Waar bent u naar op zoek?

De predikantsopleiding

dr. A.A.A. Prosman
Door: dr. A.A.A. Prosman
22-09-2022

De predikantenopleiding van onze kerk ligt buiten het vizier van kerkenraden en gemeenteleden. De opleiding leeft niet en dat is jammer. Dankzij het faculteitsblad PThUnie weten we een klein beetje wat er gaande is en dankzij het feit dat er bijzonder hoogleraren zijn, aangesteld door de Gereformeerde Bond of de Confessionele Vereniging, krijgt de opleiding toch nog een gezicht. Maar over de opleiding zelf en de identiteit van de opleiding weten we nagenoeg niets.

Trouw

Daarom las ik met aandacht het interview dat Trouw (29 augustus) had met de rector van de opleiding, prof. dr. P.M. Wisse. Maarten Wisse is nog maar een jaar rector van de predikantenopleiding van de Protestantse Kerk in Nederland, maar één wapenfeit, zo meldt Trouw ons, heeft hij in elk geval al op zijn naam staan. Hij heeft voor een prominente leerstoel bewust gezocht naar een nieuwe hoogleraar van behoudende snit. De rector heeft die gevonden, en wel in een ánder kerkgenootschap, aan de rechterflank van het spectrum.
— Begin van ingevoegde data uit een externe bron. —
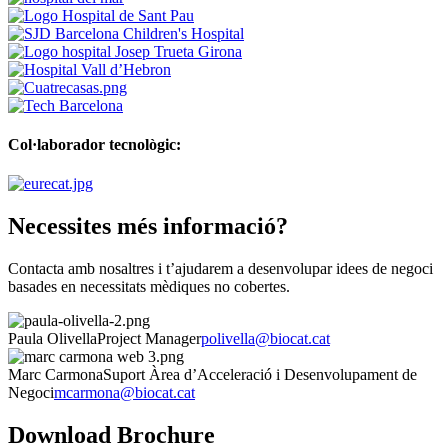
Col·laborador tecnològic:
Necessites més informació?
Contacta amb nosaltres i t’ajudarem a desenvolupar idees de negoci
basades en necessitats mèdiques no cobertes.
Paula Olivella
Project Manager
polivella@biocat.cat
Marc Carmona
Suport Àrea d’Acceleració i Desenvolupament de
Negoci
mcarmona@biocat.cat
Download Brochure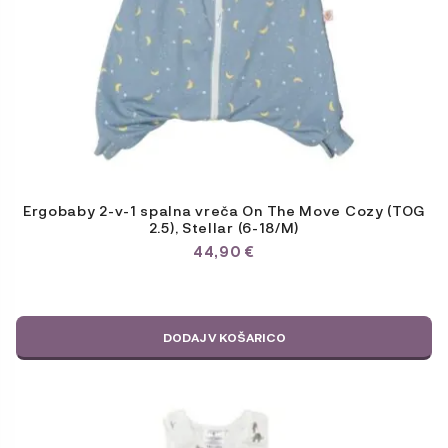
Ergobaby 2-v-1 spalna vreča On The Move Cozy (TOG
2.5), Stellar (6-18/M)
44,90
€
DODAJ V KOŠARICO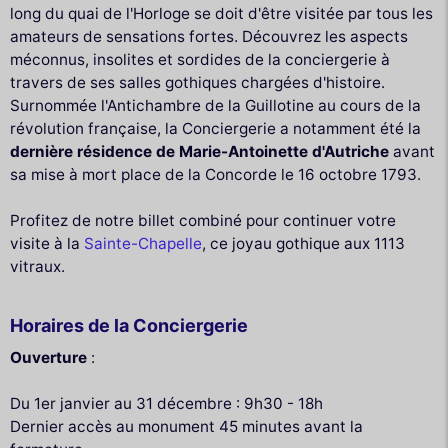
long du quai de l'Horloge se doit d'être visitée par tous les
amateurs de sensations fortes. Découvrez les aspects
méconnus, insolites et sordides de la conciergerie à
travers de ses salles gothiques chargées d'histoire.
Surnommée l'Antichambre de la Guillotine au cours de la
révolution française, la Conciergerie a notamment été la
dernière résidence de Marie-Antoinette d'Autriche
avant
sa mise à mort place de la Concorde le 16 octobre 1793.
Profitez de notre billet combiné pour continuer votre
visite à la
Sainte-Chapelle
, ce joyau gothique aux 1113
vitraux.
Horaires de la Conciergerie
Ouverture
:
Du 1er janvier au 31 décembre : 9h30 - 18h
Dernier accès au monument 45 minutes avant la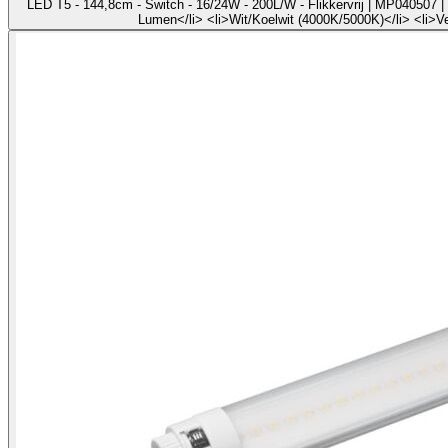
LED T5 - 144,8cm - Switch - 16/24W - 200L/W - Flikkervrij | MP040507 | 
Lumen</li> <li>Wit/Koelwit (4000K/5000K)</li> <li>V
‘Wij vinden dat niet gek. Ik moet toegeven dat het wel een beetje gek is. Maar niet zó gek dat het niet kon’, zegt Wisse (49), rector van de Protestantse Theologische Universiteit, in de aanloop naar de opening van het academisch jaar, morgen in Utrecht.

De benoeming, vlak voor de zomer, van Arnold Huijgen tot hoogleraar in de dogmatiek (zeg maar: leer van de kerk), is in de woorden van Wisse ‘opmerkelijk en met opzet’. Opmerkelijk vanwege Huijgens achtergrond: hij was hoogleraar bij de domineesopleiding van de Christelijke Gereformeerde Kerken, een orthodox kerkgenootschap, dat bijvoorbeeld tegen vrouwen is op de kansel en in het kerkbestuur. Huijgen blijft christelijk gereformeerd. Het gaat Wisse te ver hem te dwingen tot een overstap naar de PKN: ‘Je gaat niet zomaar een deur verder.’

En de benoeming was dus met opzet. Wisse, die eerder zelf hoogleraar dogmatiek was, vond de samenstelling van de staf van de PThU ‘eenzijdig’. De PKN is een kerk met verschillende stromingen, van zeer progressief tot zeer conservatief. Van die orthodoxe vleugel zag Wisse te weinig terug bij de docenten. En dat is een probleem, vindt hij, daar een aanzienlijk deel van de studenten – precieze getallen zijn er niet – in de behoudende hoek zit.

Hoe kijkt u aan tegen de samenstelling van de toekomstige dominees?

‘Jongere gelovigen zijn stelliger in hun geloof, blijkt uit onderzoek. Het zou treurig zijn als we het betreuren dat veel studenten behoudend zijn, we hebben al zo weinig studenten. Kunnen zij er iets aan doen dat er niet hele volksstammen uit progressieve milieus komen? Wees blij met elke student!’

Past de benoeming van Huijgen in deze ontwikkeling?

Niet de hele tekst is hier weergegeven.